Philip Seymour
Hoffman’s tragic death has stayed with me. I have both puzzled over it and
mourned it for days now. Famously gifted, endlessly busy with wonderful acting
projects, the father of three sweet children, rewarded with plenty of financial
resources—and yet, a deep need or perhaps craving, allowed him to test a dark
path of self destruction.
Even the
most talented of us, those seemingly delighted with their well-earned success,
people beaming with what appears to be the things we all want, can still have a
profound inner restlessness that desperately eclipses achievements, awards,
blessings, and all good things.
I saw a Facebook
post where a minister was reflecting about Hoffman. It was an attempt
to deal with his death in some sort of religious terms. Someone commented on
the piece by stating, insensitively in my opinion, that Hoffman's life ended the way it did because "he didn't have Jesus in his life.”
I find
myself exhausted by such banality; as though someone with “Jesus in his life” is
exempt from self destruction.

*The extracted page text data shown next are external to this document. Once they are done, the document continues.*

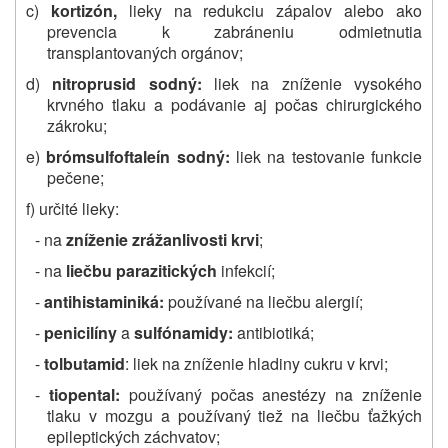
c)
kortizón,
lieky na redukciu zápalov alebo ako
prevencia k zabráneniu odmietnutia
transplantovaných orgánov;
d)
nitroprusid sodný:
liek na zníženie vysokého
krvného tlaku a podávanie aj počas chirurgického
zákroku;
e)
brómsulfoftaleín sodný:
liek na testovanie funkcie
pečene;
f) určité lieky:
- na
zníženie zrážanlivosti krvi
;
- na
liečbu parazitických
infekcií;
-
antihistaminiká:
používané na liečbu alergií;
-
penicilíny
a
sulfónamidy:
antibiotiká;
-
tolbutamid
: liek na zníženie hladiny cukru v krvi;
-
tiopental:
používaný počas anestézy na zníženie
tlaku v mozgu a používaný tiež na liečbu ťažkých
epileptických záchvatov;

I’m sorry but this kind of simplistic Sunday
school religion is not useful in times of profound loss however sincere it is
meant to be.
There are
many Christians today who need to move beyond bromides and feckless ideas about
life and death if they expect their beliefs to be taken seriously. Someone as
emotionally intricate as Philip Seymour Hoffman cannot be explained by
simplistic pious notions such as he was just without Jesus.
And the
truth is, none of us can be understood that simply. We’re all more complicated
than that.
Philosopher
and law professor at New York University, Thomas Nagel, has written: “The point
is…to live one’s life in the full complexity of what one is, which is something
much darker, more contradictory, more of a maelstrom of impulses and passions,
of cruelty, ecstasy, and madness, than is apparent to the civilized being who
glides on the surface and fits smoothly into the world.”
This is
more precisely how Hoffman lived his life. He reflected so honestly in his
acting the inner turmoil, the unanswered questions, the sorrows and regrets, the
unhealed pain, the treacherous urges and allurements that often pressed upon
him.
There is
integrity in living our flaws, in refusing to pretend we are without our own
emotional and personal entanglements and issues.
Besides
that, none of us really know all of the secrets of others. Every one of us carries
incidents, experiences, moments, memories no one else knows anything about.

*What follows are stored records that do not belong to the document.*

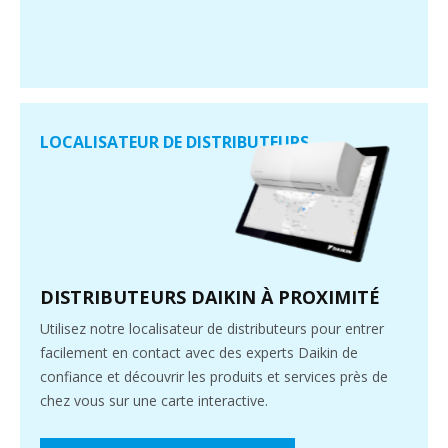
LOCALISATEUR DE DISTRIBUTEURS
DISTRIBUTEURS DAIKIN À PROXIMITÉ
Utilisez notre localisateur de distributeurs pour entrer
facilement en contact avec des experts Daikin de
confiance et découvrir les produits et services près de
chez vous sur une carte interactive.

These things make trite explanations of our behavior or our life by strangers,
empty, and worse, just harebrained.
Nigerian
novelist, Chris Abani, has referred in his writings to a South African phrase
called “Ubuntu,” which basically means, “The only way to be human is for you to
reflect my humanity back at me.”
Isn’t that
so much of what acting is all about? And Philip Seymour Hoffman was one of
those actors who did it brilliantly.
The
ancient mystics had a saying, “Regard mistakes as teachers, not judges!”
Philip
Seymour Hoffman offered that wisdom both in his life and in his death. And neither his life nor his death can be dismissed with easy explanations.